Una perspectiva similar la tendremos en la prueba de skateboard, que repite respecto a la primera entrega, pero en vez de en un halfpipe corto, patinaremos en un tubo largo que forma un circuito y que hay que conseguir recorrer sin caernos, chocarnos e intentando hacer el menos tiempo posible, teniendo en cuenta que mientras más nos balanceemos más rápido iremos.

La última prueba es la de Hang gliding, donde nos tiraremos por un barranco con el ala delta para ir sobrevolando el mar. Una vez ahí tendremos unas dianas en la superficie en las que tendremos que acertar con unos globos.

A nivel técnico nos encontramos con la evolución lógica tras cinco años, aunque en perspectiva con otros títulos de la época no nos encontramos con un alarde técnico espectacular. No obstante, la calidad gráfica depende en buena medida a la máquina sobre la que este corriendo, eso sí, sin afectar a la jugabilidad, que es similar en todas las versiones.

En este vídeo podéis ver cómo es el juego:

Blaster Master (1988)

Blaster Master es un videojuego de plataformas y acción, que sería publicado en 1988 por Sunsoft para Nintendo Entertainment System con un diseño de Yoshiaki Iwata y que, actualmnte, podemos descargar en el servicio Virtual Console de Nintendo Wii. En realidad se trata de una pequeña modificación para el mercado occidental del videojuego nipón Chô Wakusei Senki Metafight (超惑星戦記メタファイト), aunque los cambios se limitan a hacer un pequeño cambio en el argumento.

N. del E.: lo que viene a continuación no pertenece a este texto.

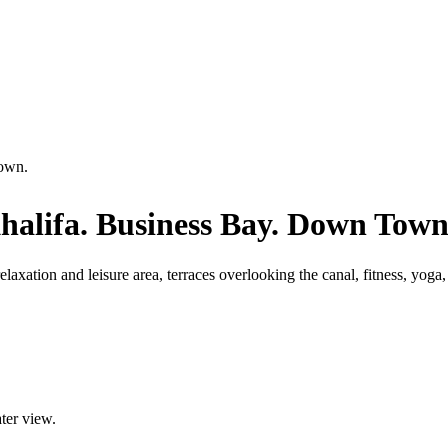
Town.
halifa. Business Bay. Down Town
laxation and leisure area, terraces overlooking the canal, fitness, yoga
ater view.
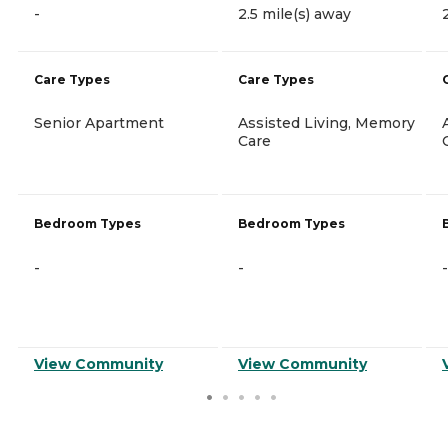
-
2.5 mile(s) away
Care Types
Care Types
Senior Apartment
Assisted Living, Memory
Care
Bedroom Types
Bedroom Types
-
-
-
View Community
View Community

Este título terminaría siendo uno de los títulos más destacados de la 8 bits de Nintendo e iniciaría una saga cuya última entrega data de 2010, aparte de haber sido origen de diversos spin-offs.

El juego nos cuenta la historia bastante rocambolesca de un hombre llamado Jason que tiene como mascota a una rana llamada Fred. Ésta decide un dia salir de un salto de su pecera y toca una caja radioactiva, que le hace crecer hasta un tamaño desproporcionado y se mete en un agujero que aparece en el suelo y que lleva al interior de la Tierra. Jason al intentar alcanzar a Fred cae tambien en el agujero y se decide a buscar a Fred montando un tanque conocido como SOPHIA, con el que tendrá que acabar con todo tipo de mutantes que nos saldrán al paso.

Blaster Master cuenta con dos modos de juego principales, según el nivel en que nos encontremos. En algunos momentos estaremos manejando a Sophia, en donde tendremos un típico juego de plataformas bidimensional con vista lateral, donde nuestro tanque podrá saltar y atacar a los enemigos con el cañón o con diversas armas que podremos ir recogiendo. Por otro lado, habrá momentos en los que manejaremos a Jason cuando está fuera del tanque, tanto en perspectiva lateral como en cenital, donde la acción pasa a un segundo plano y nos encontraremos con un juego más enfocado a la exploración.

El apartado técnico se encuentra dentro de los estándares de la NES, sin embargo, los diferentes modos de juego lo hacen ser un destacado de su catálogo y el acabado gráfico saca el máximo potencial de la máquina. Otro punto cuidado fue la banda sonora, compuesta en colaboración entre el equipo de Sunsoft y Naoki Kodaka, compositor que tiene en su haber las partituras de títulos como Gremlins II: The New Batch, Super Spy Hunter o Super Fantasy Zone.

En 1991 se lanzaría una versión para Game Boy bajo el título de Blaster Master Boy. En 1992 se fue anunciando una versión para Super Nintendo pero no terminaría viendo la luz, en cambio aparecería en 1993 Blaster Master 2 en Mega Drive. La siguiente entrega esperaría hasta 2000 cuando se lanzaría Blaster Master: Enemy Below para Game Boy Color, año en el que también saldría a la venta Blaster Master: Blasting Again para PlayStation. La última entrega es Blaster Master Overdrive, que sería lanzado en 2010 para Nintendo Wii.